- Forex today made way for a stronger dollar within a risk-on environment, supported by a better than expected US non-farm payrolls.
The DXY climbed from 97.20 to a high of 97.47 on Friday, just shy of the high for the week at 97.52 following US non-farm payrolls that came in better than expected at 196k (up from 33k in the month prior) against market expectations of 177k.
“Average earnings growth fell back to 3.2% y/y (from 3.4% in the month prior), unemployment was steady at 3.8% and the participation rate eased back a touch to 63%. Jobs growth is still good, but the participation rate shows that recent strength in the economy and tax changes have not tempted workers back into the labour force. The 3-month average of non-farm payrolls is 180k, down a touch from 186k in February,” analysts at ANZ Bank explained.

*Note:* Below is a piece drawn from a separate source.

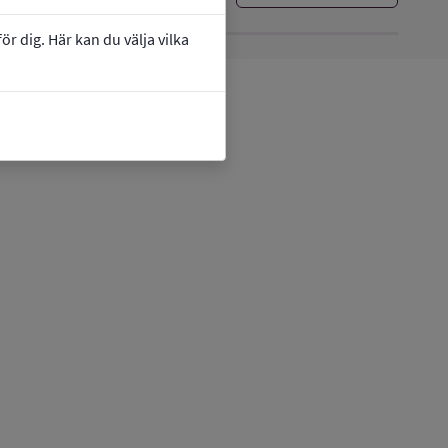
r dig. Här kan du välja vilka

At the same time, while Sino/US talks over trade seem to be on track towards a deal being finalised by the of this month, Trump was also talking up QE. The President of the US called for the Fed to cut rates and resume quantitative easing as he continues to try and politicise the Fed.
The easy money notion was also supportive of US stocks closing in the green in pursuit of late 2018 highs with the S&P 500 higher by 0.5% to end near 2,893, the Nasdaq Composite up by 0.6% to end around 7,939 and the Dow Jones Industrial Average to add around 40 points, or more than 0.1%, to finish around 26,425. The US 10-yr note was 2bps lower at 2.495%, however, they were touching a two-week high before retreating – Futures implied that traders still expect rate cuts by early 2020.
EURUSD was up 36 pips while the yen was higher by 28 pips. GBP/USD dropped below the 1.30 handle as Brexit angst weighs in again, losing over 130 pips on the day. AUD/USD also dropped hard from 0.7130 to a low in the 0.7090s.